The Chardonnay took home bronze medals at the UK Vineyards Association “Wine of the Year” competition 2014, the English and Welsh Wine of the Year Awards and the Wessex Wine of the Year awards. This wine was a soft yellow, with a fragrance that reminded me of June honeysuckle in Tennessee, but not nearly as heavy. It was crisp with hints of lemon and peach, but I found the finish a little on the sharp side. To be fair, I drank so much Chardonnay in the 80’s and 90’s, it has been a challenge to make friends with it again.

Award Winning a'Beckett Vineyard Rose (photo from the a'Beckett website)
Award Winning a’Beckett Vineyard Rose (photo from the a’Beckett website)

The Rosé was a blend of Pinot Noir and Reichensteiner.
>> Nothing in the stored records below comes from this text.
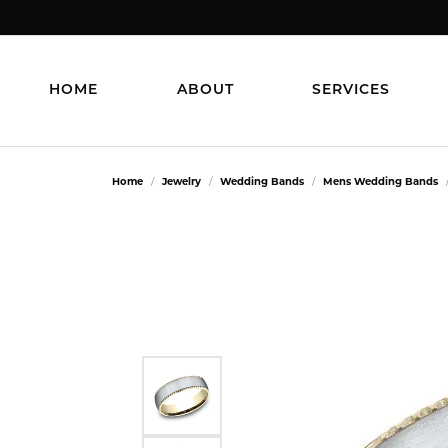
HOME
ABOUT
SERVICES
Home
Jewelry
Wedding Bands
Mens Wedding Bands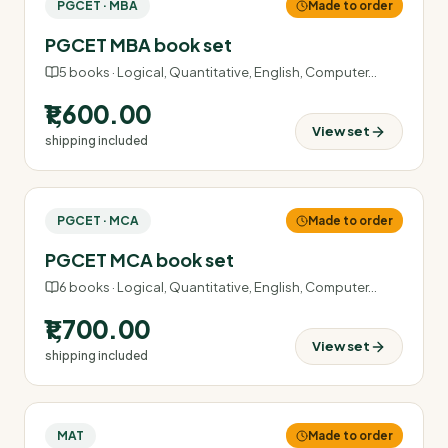
PGCET · MBA
Made to order
PGCET MBA book set
5
books ·
Logical, Quantitative, English, Computer
…
₹1,600.00
View set
shipping included
PGCET · MCA
Made to order
PGCET MCA book set
6
books ·
Logical, Quantitative, English, Computer
…
₹1,700.00
View set
shipping included
MAT
Made to order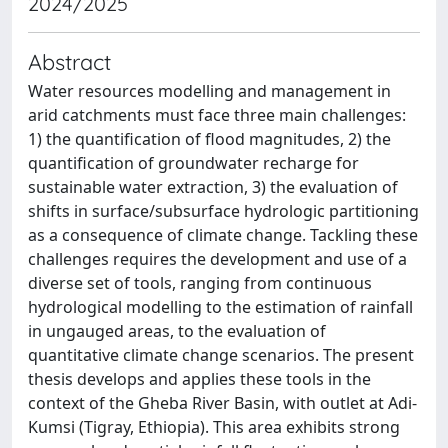
2024/2025
Abstract
Water resources modelling and management in
arid catchments must face three main challenges:
1) the quantification of flood magnitudes, 2) the
quantification of groundwater recharge for
sustainable water extraction, 3) the evaluation of
shifts in surface/subsurface hydrologic partitioning
as a consequence of climate change. Tackling these
challenges requires the development and use of a
diverse set of tools, ranging from continuous
hydrological modelling to the estimation of rainfall
in ungauged areas, to the evaluation of
quantitative climate change scenarios. The present
thesis develops and applies these tools in the
context of the Gheba River Basin, with outlet at Adi-
Kumsi (Tigray, Ethiopia). This area exhibits strong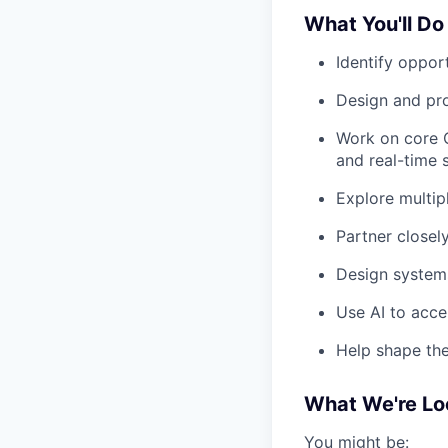
What You'll Do
Identify opport
Design and pr
Work on core C
and real-time 
Explore multip
Partner closel
Design systems
Use AI to acce
Help shape the
What We're Lo
You might be: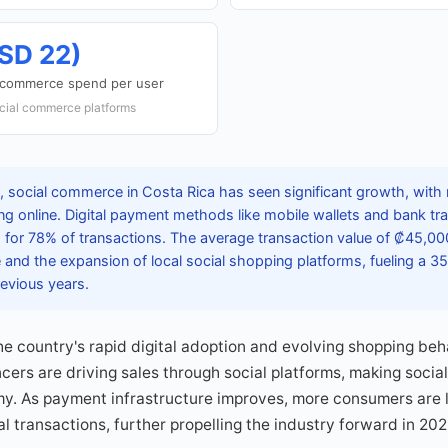
SD 22)
l commerce spend per user
cial commerce platforms
 social commerce in Costa Rica has seen significant growth, with n
ing online. Digital payment methods like mobile wallets and bank 
 for 78% of transactions. The average transaction value of ₡45,000
and the expansion of local social shopping platforms, fueling a 35
evious years.
the country's rapid digital adoption and evolving shopping beh
cers are driving sales through social platforms, making socia
y. As payment infrastructure improves, more consumers are li
l transactions, further propelling the industry forward in 202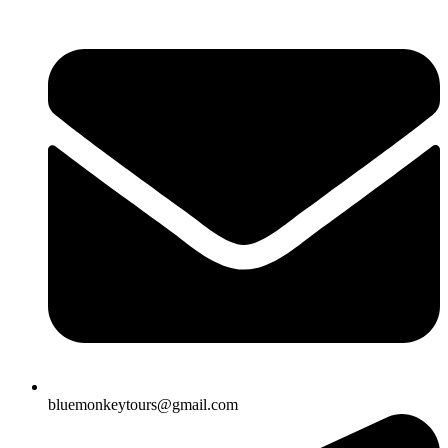
bluemonkeytours@gmail.com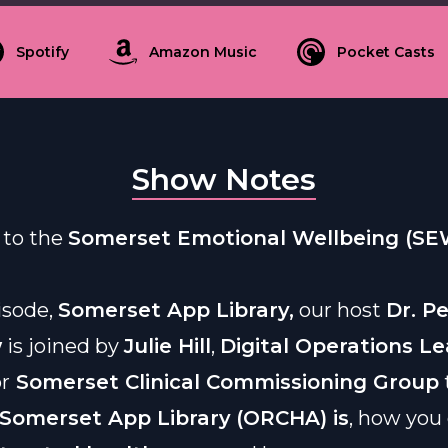
Spotify
Amazon Music
Pocket Casts
Show Notes
to the
Somerset Emotional Wellbeing (SE
pisode,
Somerset App Library,
our host
Dr. P
w
is joined by
Julie Hill
,
Digital Operations L
or
Somerset Clinical Commissioning Group
Somerset App Library
(ORCHA) is
, how you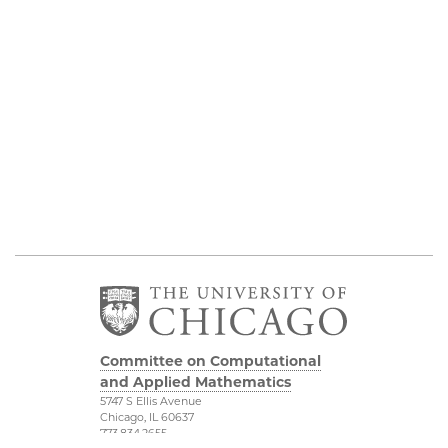
Committee on Computational
and Applied Mathematics
5747 S Ellis Avenue
Chicago, IL 60637
773.834.2655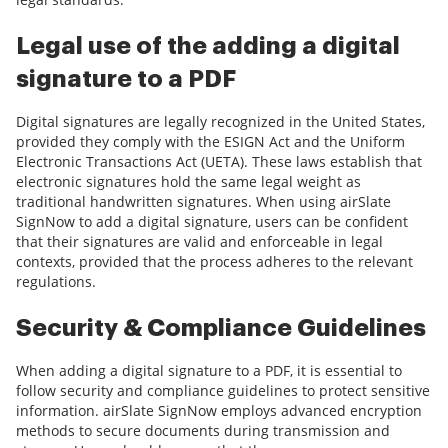
Legal use of the adding a digital
signature to a PDF
Digital signatures are legally recognized in the United States,
provided they comply with the ESIGN Act and the Uniform
Electronic Transactions Act (UETA). These laws establish that
electronic signatures hold the same legal weight as
traditional handwritten signatures. When using airSlate
SignNow to add a digital signature, users can be confident
that their signatures are valid and enforceable in legal
contexts, provided that the process adheres to the relevant
regulations.
Security & Compliance Guidelines
When adding a digital signature to a PDF, it is essential to
follow security and compliance guidelines to protect sensitive
information. airSlate SignNow employs advanced encryption
methods to secure documents during transmission and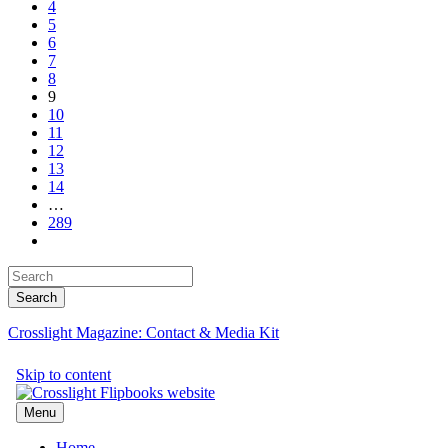
4
5
6
7
8
9
10
11
12
13
14
…
289
Crosslight Magazine: Contact & Media Kit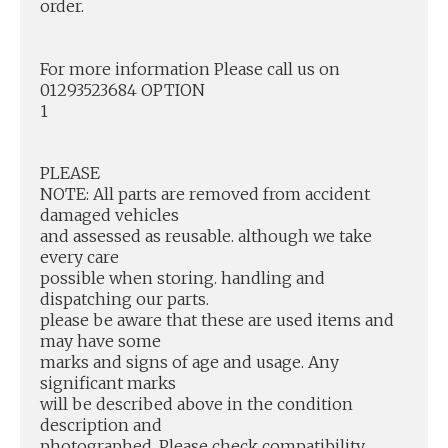
order.
For more information Please call us on
01293523684 OPTION
1
PLEASE
NOTE: All parts are removed from accident
damaged vehicles
and assessed as reusable. although we take
every care
possible when storing. handling and
dispatching our parts.
please be aware that these are used items and
may have some
marks and signs of age and usage. Any
significant marks
will be described above in the condition
description and
photographed. Please check compatibility.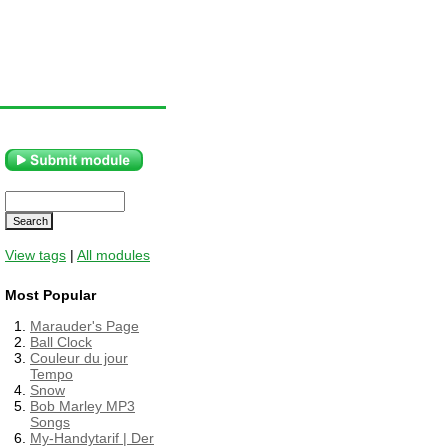
View tags
|
All modules
Most Popular
Marauder's Page
Ball Clock
Couleur du jour
Tempo
Snow
Bob Marley MP3
Songs
My-Handytarif | Der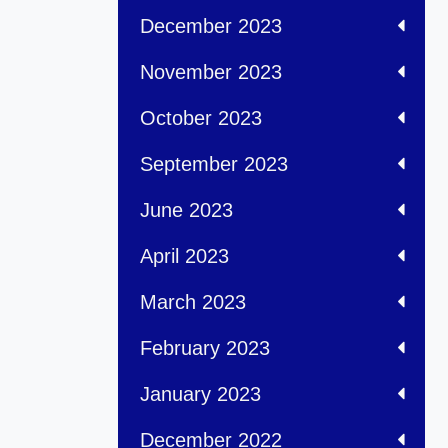
December 2023
November 2023
October 2023
September 2023
June 2023
April 2023
March 2023
February 2023
January 2023
December 2022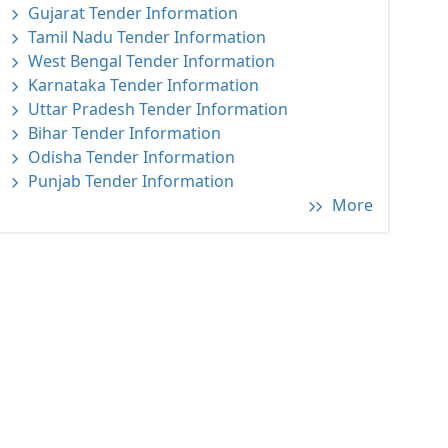
Gujarat Tender Information
Tamil Nadu Tender Information
West Bengal Tender Information
Karnataka Tender Information
Uttar Pradesh Tender Information
Bihar Tender Information
Odisha Tender Information
Punjab Tender Information
More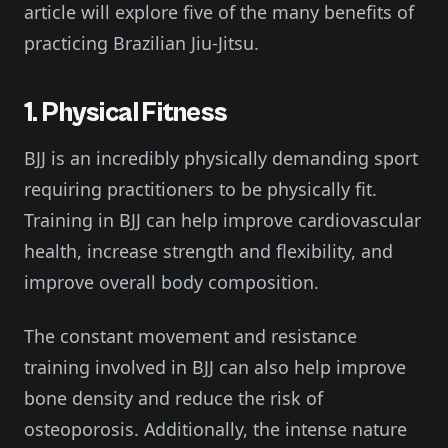
article will explore five of the many benefits of
practicing Brazilian Jiu-Jitsu.
1. Physical Fitness
BJJ is an incredibly physically demanding sport
requiring practitioners to be physically fit.
Training in BJJ can help improve cardiovascular
health, increase strength and flexibility, and
improve overall body composition.
The constant movement and resistance
training involved in BJJ can also help improve
bone density and reduce the risk of
osteoporosis. Additionally, the intense nature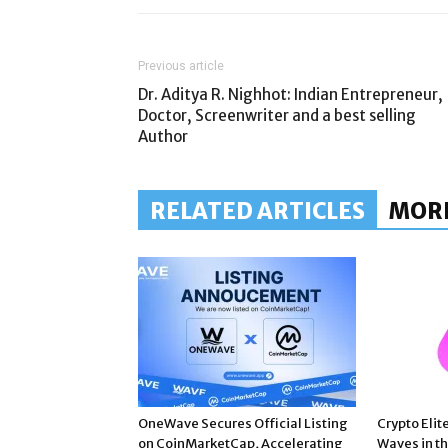
Previous article
Dr. Aditya R. Nighhot: Indian Entrepreneur,
Doctor, Screenwriter and a best selling
Author
RELATED ARTICLES
MOR
OneWave Secures Official Listing
Crypto Elit
on CoinMarketCap, Accelerating
Waves in t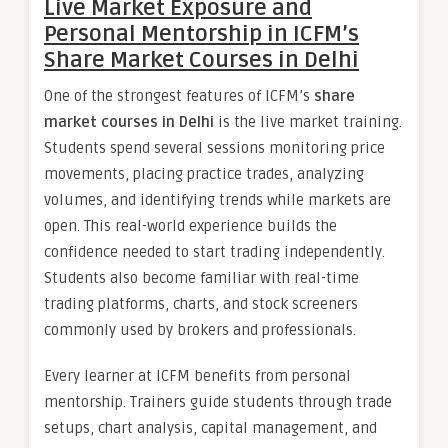
Live Market Exposure and
Personal Mentorship in ICFM’s
Share Market Courses in Delhi
One of the strongest features of ICFM’s
share
market courses in Delhi
is the live market training.
Students spend several sessions monitoring price
movements, placing practice trades, analyzing
volumes, and identifying trends while markets are
open. This real-world experience builds the
confidence needed to start trading independently.
Students also become familiar with real-time
trading platforms, charts, and stock screeners
commonly used by brokers and professionals.
Every learner at ICFM benefits from personal
mentorship. Trainers guide students through trade
setups, chart analysis, capital management, and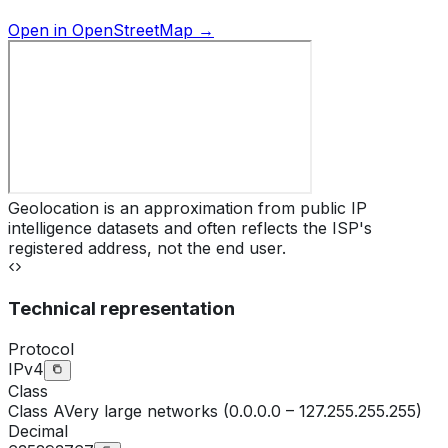
Open in OpenStreetMap →
Geolocation is an approximation from public IP
intelligence datasets and often reflects the ISP's
registered address, not the end user.
Technical representation
Protocol
IPv4
Class
Class
A
Very large networks (0.0.0.0 – 127.255.255.255)
Decimal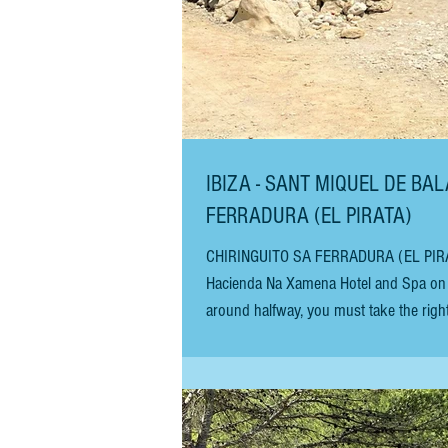
IBIZA - SANT MIQUEL DE BAL
FERRADURA (EL PIRATA)
CHIRINGUITO SA FERRADURA (EL PIRATA) To
Hacienda Na Xamena Hotel and Spa on t
around halfway, you must take the right
bumpy Camino (un-tarmacked road) to arr
serves good-value basic chiringuito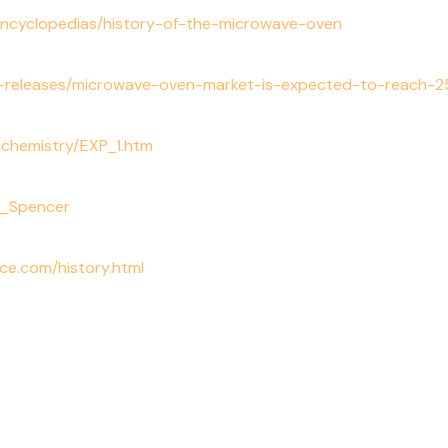
encyclopedias/history-of-the-microwave-oven
releases/microwave-oven-market-is-expected-to-reach-254
n_chemistry/EXP_1.htm
cy_Spencer
ce.com/history.html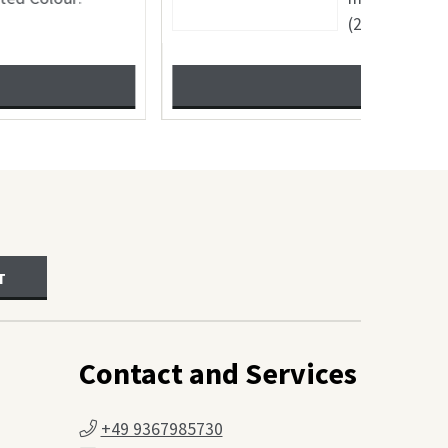
SHOW
T
Contact and Services
+49 9367985730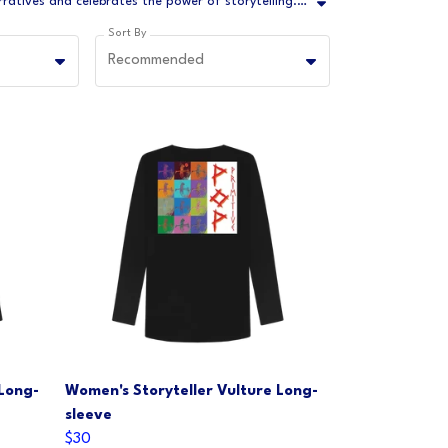
Let your fashion speak volumes with our Storyteller Collection – a captivating line of apparel that breathes life into ancient narratives and celebrates the power of storytelling. This collection is an ode to the art of storytelling, where every garment becomes a canvas for expressing tales, emotions, and experiences.
Sort By
Recommended
 Long-
Women's Storyteller Vulture Long-
sleeve
$30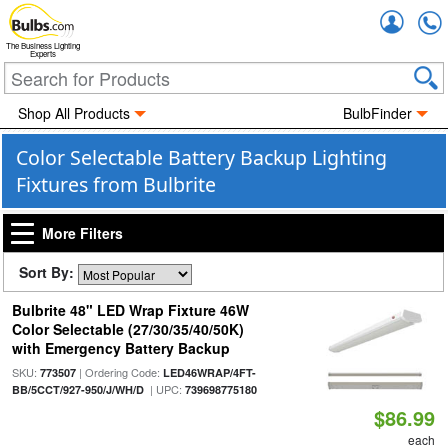
Accou
The Business Lighting
Experts
Shop All Products
BulbFinder
Color Selectable Battery Backup Lighting
Fixtures from Bulbrite
More Filters
Sort By:
Bulbrite 48" LED Wrap Fixture 46W
Color Selectable (27/30/35/40/50K)
with Emergency Battery Backup
SKU:
| Ordering Code:
773507
LED46WRAP/4FT-
| UPC:
BB/5CCT/927-950/J/WH/D
739698775180
$86.99
each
It was light and refreshing with strawberry as it’s primary flavor. This wine won the Decanter World Wine Awards 2016 bronze medal, and the silver medal at the UK Vineyards Association “Wine of the Year” competition

According to my uneducated and unrefined taste buds, all three wines were winners in their own way, and I have no doubt a’Beckett’s Vineyard has wines to suit your individual tastes and preferences. So the next time you’re in England, give your palate a treat with English wine in general, and a’Beckett’s Vineyard’s wines, cider and apple juice in particular. Like me, you’ll be pleasantly surprised at what you find.

If you Go

a’Beckett’s Vineyard is located at High Street, Littleton Panell, approximately 4 miles south of Devizes on the A36.

Phone: 01380 816669

Hours for tastings, tours and sales: Wednesday – Saturday, 11 am – 4.30 pm

a’Beckett’s Vineyard wine, cider and apple juice can be purchased locally at Planks Farm Shop at Lydeway, or Edwin Giddings in Devizes. Products can also be ordered online in the U.K. and parts of Europe.

Disclaimer: We are most grateful to Visit Wiltshire, Littleton Lodge and ‘aBeckett’s Vineyard for their combined assistance in making our time in this beautiful, historic English county a true delight. However, all opinions, as always, are entirely my own.